METHODS: Fifty children of both sexes aged 1-6 years weighing 10-25 kilograms, with American Society of Anesthesiologists (ASA) physical status grade II, undergoing sevoflurane-based general anesthesia for elective cardiac surgery were randomly assigned to two groups. The dexmedetomidine group (group D, n=25) received 0.5 μg/kg of dexmedetomidine over 10 minutes, followed by an infusion at 0.5 μg/kg/h until the end of the surgery, whereas the saline group (group S, n=25) received volume-matched normal saline immediately after the induction of anesthesia. Blood samples were taken preoperatively (T0), at different time points during surgery (T1-T5), and during the postoperative period (T6-T7) to determine serum melatonin, cortisol, norepinephrine, tumor necrosis factor-α (TNF-α), interleukin-6 (IL-6) and blood glucose levels. In the cardiac intensive care unit (CICU), the incidence of ED was assessed with a 5-point scale, and the severity of ED was assessed with the Pediatric Anesthesia Emergence Delirium scale (PAED) every two hours for the first 24 hours after surgery. ED was considered when the 5-point scale score was ≥ 4 for more than 5 minutes, or the PAED score was ≥ 10.

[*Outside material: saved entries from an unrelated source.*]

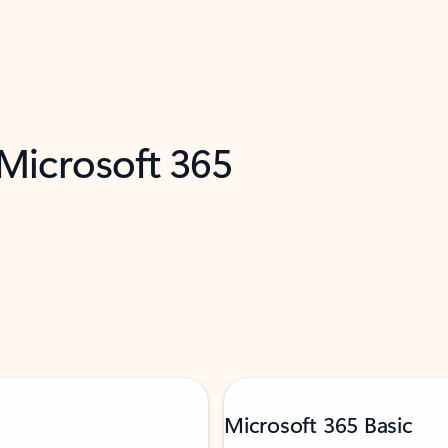
 Microsoft 365
Microsoft 365 Basic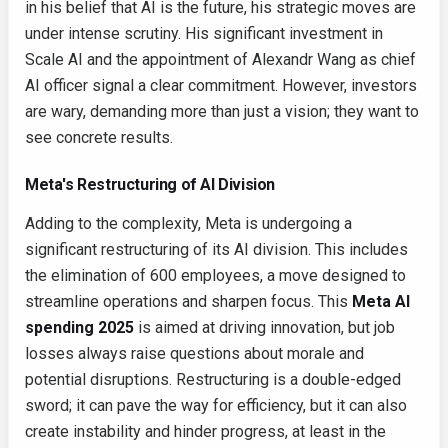
in his belief that AI is the future, his strategic moves are
under intense scrutiny. His significant investment in
Scale AI and the appointment of Alexandr Wang as chief
AI officer signal a clear commitment. However, investors
are wary, demanding more than just a vision; they want to
see concrete results.
Meta's Restructuring of AI Division
Adding to the complexity, Meta is undergoing a
significant restructuring of its AI division. This includes
the elimination of 600 employees, a move designed to
streamline operations and sharpen focus. This
Meta AI
spending 2025
is aimed at driving innovation, but job
losses always raise questions about morale and
potential disruptions. Restructuring is a double-edged
sword; it can pave the way for efficiency, but it can also
create instability and hinder progress, at least in the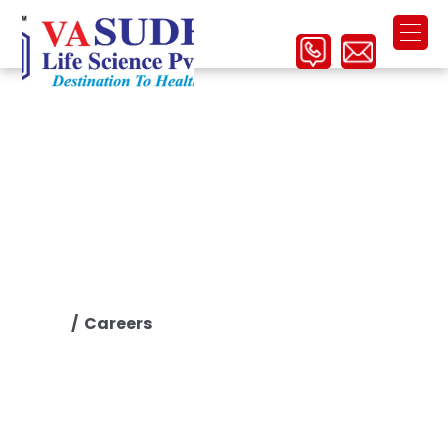
Careers
/ Careers
Home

RESULTS: Based on comparable demographic profiles, the scores of the 5-point scale and PAED scale were significantly lower in group D compared with group S (p=0.028 and p=0.009, respectively). In addition, the fluctuation in the level of melatonin was significantly less in group D. Serum cortisol, norepinephrine, IL-6, TNF-α and glucose levels were increased in the two groups, but these increases were significantly less in group D than in group S. The consumption of sevoflurane during anesthesia was significantly less in group D (p=0.0002). The postoperative consumption of fentanyl was less in group D (p=0.04), whereas the pain scores were not significantly different (p=0.502). Extubation time was significantly delayed in group D compared with group S (p=0.032), whereas CICU and hospital stay were comparable between the two groups.
CONCLUSION: Continuous intraoperative infusions of dexmedetomidine in pediatric patients undergoing cardiac surgery reduce sevoflurane requirements and decrease the incidence of ED, which is associated with decreasing plasma melatonin levels and surgical stress.